All lines of the entries with "schema" in them must be listed.

╔══

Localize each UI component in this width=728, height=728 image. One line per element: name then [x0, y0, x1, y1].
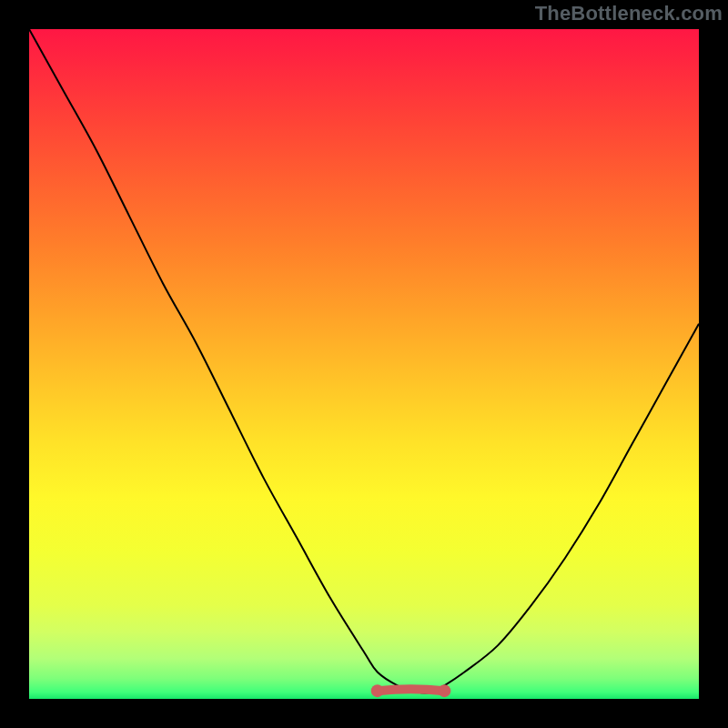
plot-background — [29, 29, 699, 699]
optimal-region-dot-right — [438, 684, 450, 697]
chart-svg — [0, 0, 728, 728]
chart-frame: TheBottleneck.com — [0, 0, 728, 728]
optimal-region-line — [378, 689, 445, 691]
optimal-region-dot-left — [371, 684, 384, 697]
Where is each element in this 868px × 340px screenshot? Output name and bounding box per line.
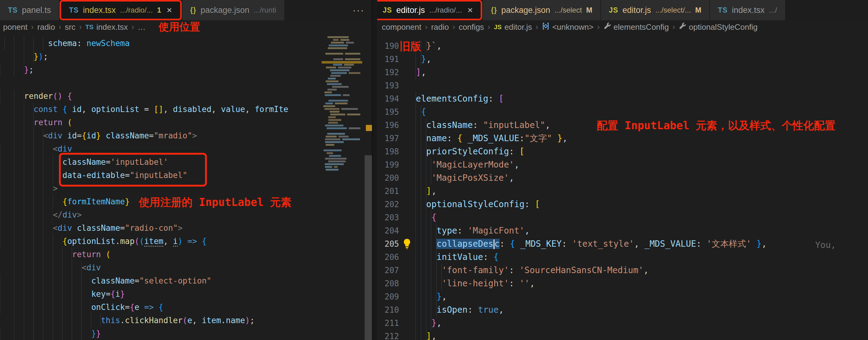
file-type-icon: TS [718, 6, 727, 14]
tab-panel-ts[interactable]: TSpanel.ts [0, 0, 59, 20]
breadcrumb-separator-icon: › [488, 23, 490, 31]
tab-group-left: TSpanel.tsTSindex.tsx.../radio/...1×{}pa… [0, 0, 373, 20]
tab-package-json[interactable]: {}package.json.../selectM [483, 0, 600, 20]
minimap[interactable] [322, 36, 362, 177]
code-line: 192], [377, 66, 868, 79]
file-type-icon: JS [383, 6, 392, 14]
breadcrumb-separator-icon: › [536, 23, 538, 31]
tab-label: panel.ts [22, 5, 51, 15]
file-type-icon: {} [190, 6, 196, 14]
breadcrumb-separator-icon: › [59, 23, 61, 31]
breadcrumb-item[interactable]: src [65, 22, 75, 32]
minimap-line [322, 108, 362, 110]
code-line: const { id, optionList = [], disabled, v… [0, 103, 365, 116]
minimap-highlight [322, 61, 362, 64]
tab-index-tsx[interactable]: TSindex.tsx.../ [710, 0, 785, 20]
code-line: 200'MagicPosXSize', [377, 171, 868, 184]
code-line: <div id={id} className="mradio"> [0, 129, 365, 143]
tab-label: package.json [200, 5, 249, 15]
tab-label: package.json [501, 5, 550, 15]
tab-description: .../ [769, 6, 777, 14]
tab-editor-js[interactable]: JSeditor.js.../radio/...× [373, 0, 482, 20]
minimap-line [322, 147, 362, 149]
overview-ruler-marker [366, 125, 372, 131]
tab-package-json[interactable]: {}package.json.../runti [182, 0, 284, 20]
tab-index-tsx[interactable]: TSindex.tsx.../radio/...1× [60, 0, 182, 20]
close-icon[interactable]: × [467, 5, 473, 15]
pane-divider[interactable] [372, 0, 377, 340]
breadcrumb-item[interactable]: optionalStyleConfig [689, 22, 757, 32]
minimap-line [322, 163, 362, 165]
tab-description: .../select/... [655, 6, 691, 14]
annotation-text: 使用注册的 InputLabel 元素 [139, 196, 291, 209]
code-line: 191}, [377, 53, 868, 66]
minimap-line [322, 44, 362, 47]
minimap-line [322, 169, 362, 171]
line-number: 207 [377, 264, 401, 277]
breadcrumb-item[interactable]: configs [459, 22, 484, 32]
code-line: }); [0, 50, 365, 63]
breadcrumb-right[interactable]: component›radio›configs›JSeditor.js›<unk… [382, 20, 757, 34]
code-line: {optionList.map((item, i) => { [0, 235, 365, 248]
breadcrumb-item[interactable]: elementsConfig [614, 22, 669, 32]
breadcrumb-item[interactable]: … [137, 22, 146, 32]
minimap-line [322, 64, 362, 66]
breadcrumb-separator-icon: › [453, 23, 455, 31]
breadcrumb-item[interactable]: component [382, 22, 422, 32]
line-number: 202 [377, 198, 401, 211]
minimap-line [322, 119, 362, 121]
minimap-line [322, 78, 362, 80]
breadcrumb-item[interactable]: radio [37, 22, 55, 32]
editor-pane-right[interactable]: 190}`,191},192],193194elementsConfig: [1… [377, 34, 868, 340]
minimap-line [322, 69, 362, 71]
code-line: 209}, [377, 290, 868, 303]
code-line: 198priorStyleConfig: [ [377, 145, 868, 158]
tab-label: editor.js [396, 5, 425, 15]
minimap-line [322, 105, 362, 107]
lightbulb-icon[interactable] [402, 239, 412, 249]
minimap-line [322, 160, 362, 162]
minimap-line [322, 72, 362, 74]
breadcrumb-item[interactable]: <unknown> [552, 22, 593, 32]
git-modified-badge: M [695, 6, 701, 14]
minimap-line [322, 97, 362, 99]
minimap-line [322, 152, 362, 154]
minimap-line [322, 94, 362, 96]
minimap-line [322, 36, 362, 38]
scrollbar-thumb[interactable] [365, 155, 372, 340]
code-line: 207'font-family': 'SourceHanSansCN-Mediu… [377, 264, 868, 277]
line-number: 210 [377, 304, 401, 317]
code-line: 193 [377, 79, 868, 92]
minimap-line [322, 102, 362, 104]
minimap-line [322, 149, 362, 151]
code-line: }; [0, 63, 365, 76]
line-number: 191 [377, 53, 401, 66]
breadcrumb-item[interactable]: radio [431, 22, 449, 32]
minimap-line [322, 144, 362, 146]
minimap-line [322, 53, 362, 55]
breadcrumb-separator-icon: › [79, 23, 82, 31]
editor-pane-left[interactable]: schema: newSchema});};render() {const { … [0, 34, 365, 340]
line-number: 205 [377, 238, 401, 251]
minimap-line [322, 58, 362, 60]
code-line: 203{ [377, 211, 868, 224]
code-line: 199'MagicLayerMode', [377, 158, 868, 171]
annotation-text: 旧版 [400, 40, 421, 53]
breadcrumb-left[interactable]: ponent›radio›src›TSindex.tsx›…使用位置 [3, 20, 200, 34]
code-line: 194elementsConfig: [ [377, 92, 868, 105]
line-number: 211 [377, 317, 401, 330]
code-line: schema: newSchema [0, 37, 365, 50]
minimap-line [322, 122, 362, 124]
code-line: key={i} [0, 287, 365, 301]
code-line: 201], [377, 184, 868, 197]
editor-actions-overflow-icon[interactable]: ··· [345, 5, 373, 16]
breadcrumb-item[interactable]: index.tsx [96, 22, 128, 32]
tab-editor-js[interactable]: JSeditor.js.../select/...M [601, 0, 709, 20]
code-line: }} [0, 327, 365, 340]
minimap-line [322, 127, 362, 129]
close-icon[interactable]: × [167, 5, 172, 15]
breadcrumb-item[interactable]: ponent [3, 22, 28, 32]
minimap-line [322, 56, 362, 57]
minimap-line [322, 133, 362, 135]
breadcrumb-item[interactable]: editor.js [505, 22, 532, 32]
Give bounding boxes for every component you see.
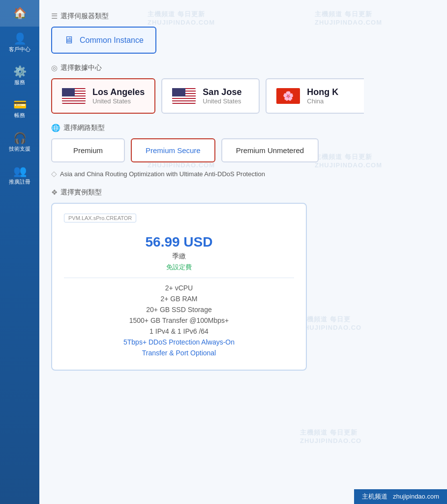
diamond-icon: ◇ bbox=[51, 169, 57, 178]
network-icon: 🌐 bbox=[51, 124, 60, 132]
instance-icon: ❖ bbox=[51, 188, 58, 197]
server-type-grid: 🖥 Common Instance bbox=[51, 27, 435, 54]
support-icon: 🎧 bbox=[13, 133, 27, 144]
dc-city-sj: San Jose bbox=[203, 87, 241, 97]
sidebar-item-referral[interactable]: 👥 推廣註冊 bbox=[0, 159, 39, 192]
spec-transfer: 1500+ GB Transfer @100Mbps+ bbox=[64, 316, 294, 324]
instance-price: 56.99 USD bbox=[64, 232, 294, 250]
sidebar-label-referral: 推廣註冊 bbox=[9, 179, 30, 185]
server-type-label: 選擇伺服器類型 bbox=[60, 12, 109, 21]
dc-city-la: Los Angeles bbox=[92, 87, 145, 97]
sidebar: 🏠 👤 客戶中心 ⚙️ 服務 💳 帳務 🎧 技術支援 👥 推廣註冊 bbox=[0, 0, 39, 504]
bottom-bar-url: zhujipindao.com bbox=[393, 493, 439, 500]
us-flag-sj bbox=[172, 88, 196, 104]
network-premium-unmetered[interactable]: Premium Unmetered bbox=[221, 138, 319, 162]
network-type-grid: Premium Premium Secure Premium Unmetered bbox=[51, 138, 435, 162]
instance-divider bbox=[64, 278, 294, 278]
instance-period: 季繳 bbox=[64, 252, 294, 261]
client-icon: 👤 bbox=[13, 33, 27, 44]
network-desc-text: Asia and China Routing Optimization with… bbox=[60, 170, 265, 178]
server-type-card-label: Common Instance bbox=[80, 36, 144, 45]
datacenter-grid: Los Angeles United States San Jose Unite… bbox=[51, 78, 435, 114]
network-premium[interactable]: Premium bbox=[51, 138, 125, 162]
sidebar-label-client: 客戶中心 bbox=[9, 46, 30, 53]
spec-vcpu: 2+ vCPU bbox=[64, 284, 294, 292]
instance-section-header: ❖ 選擇實例類型 bbox=[51, 188, 435, 197]
dc-country-la: United States bbox=[92, 97, 145, 105]
network-premium-label: Premium bbox=[73, 146, 103, 155]
datacenter-label: 選擇數據中心 bbox=[60, 63, 102, 72]
dc-info-hk: Hong K China bbox=[307, 87, 338, 105]
server-type-icon: ☰ bbox=[51, 12, 58, 21]
dc-city-hk: Hong K bbox=[307, 87, 338, 97]
common-instance-card[interactable]: 🖥 Common Instance bbox=[51, 27, 156, 54]
sidebar-label-support: 技術支援 bbox=[9, 146, 30, 152]
dc-info-sj: San Jose United States bbox=[203, 87, 241, 105]
instance-code: PVM.LAX.sPro.CREATOR bbox=[64, 214, 136, 222]
dc-card-los-angeles[interactable]: Los Angeles United States bbox=[51, 78, 155, 114]
network-premium-unmetered-label: Premium Unmetered bbox=[236, 146, 304, 155]
dc-card-hong-kong[interactable]: 🌸 Hong K China bbox=[266, 78, 364, 114]
dc-country-sj: United States bbox=[203, 97, 241, 105]
spec-ram: 2+ GB RAM bbox=[64, 295, 294, 303]
sidebar-label-billing: 帳務 bbox=[14, 112, 25, 119]
sidebar-item-support[interactable]: 🎧 技術支援 bbox=[0, 126, 39, 159]
instance-free-setup: 免設定費 bbox=[64, 263, 294, 272]
server-type-section-header: ☰ 選擇伺服器類型 bbox=[51, 12, 435, 21]
referral-icon: 👥 bbox=[13, 166, 27, 177]
us-flag-la bbox=[62, 88, 86, 104]
spec-ddos: 5Tbps+ DDoS Protection Always-On bbox=[64, 338, 294, 346]
bottom-bar: 主机频道 zhujipindao.com bbox=[354, 489, 447, 504]
dc-info-la: Los Angeles United States bbox=[92, 87, 145, 105]
server-type-card-icon: 🖥 bbox=[64, 34, 74, 46]
hk-flag: 🌸 bbox=[276, 88, 300, 104]
dc-card-san-jose[interactable]: San Jose United States bbox=[161, 78, 260, 114]
network-premium-secure-label: Premium Secure bbox=[146, 146, 201, 155]
datacenter-section-header: ◎ 選擇數據中心 bbox=[51, 63, 435, 72]
network-description: ◇ Asia and China Routing Optimization wi… bbox=[51, 169, 435, 178]
sidebar-item-billing[interactable]: 💳 帳務 bbox=[0, 93, 39, 126]
sidebar-label-services: 服務 bbox=[14, 79, 25, 86]
network-label: 選擇網路類型 bbox=[63, 124, 105, 132]
spec-port: Transfer & Port Optional bbox=[64, 349, 294, 357]
watermark-13: 主機頻道 每日更新 bbox=[300, 428, 358, 437]
sidebar-item-client[interactable]: 👤 客戶中心 bbox=[0, 27, 39, 60]
home-icon: 🏠 bbox=[13, 8, 27, 19]
dc-country-hk: China bbox=[307, 97, 338, 105]
sidebar-item-services[interactable]: ⚙️ 服務 bbox=[0, 60, 39, 93]
sidebar-item-home[interactable]: 🏠 bbox=[0, 0, 39, 27]
main-content: 主機頻道 每日更新 ZHUJIPINDAO.COM 主機頻道 每日更新 ZHUJ… bbox=[39, 0, 447, 504]
instance-card[interactable]: PVM.LAX.sPro.CREATOR 56.99 USD 季繳 免設定費 2… bbox=[51, 203, 307, 371]
instance-label: 選擇實例類型 bbox=[60, 188, 102, 197]
network-section-header: 🌐 選擇網路類型 bbox=[51, 124, 435, 132]
spec-ip: 1 IPv4 & 1 IPv6 /64 bbox=[64, 327, 294, 335]
watermark-14: ZHUJIPINDAO.CO bbox=[300, 437, 361, 444]
network-premium-secure[interactable]: Premium Secure bbox=[131, 138, 215, 162]
services-icon: ⚙️ bbox=[13, 66, 27, 77]
bottom-bar-icon: 主机频道 bbox=[362, 493, 387, 500]
main-inner: ☰ 選擇伺服器類型 🖥 Common Instance ◎ 選擇數據中心 Los… bbox=[51, 12, 435, 371]
spec-storage: 20+ GB SSD Storage bbox=[64, 306, 294, 314]
billing-icon: 💳 bbox=[13, 99, 27, 110]
datacenter-icon: ◎ bbox=[51, 63, 58, 72]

╚══

▶ [Your solution]
editor-pane-left[interactable]: schema: newSchema});};render() {const { … [0, 34, 365, 340]
code-line: schema: newSchema [0, 37, 365, 50]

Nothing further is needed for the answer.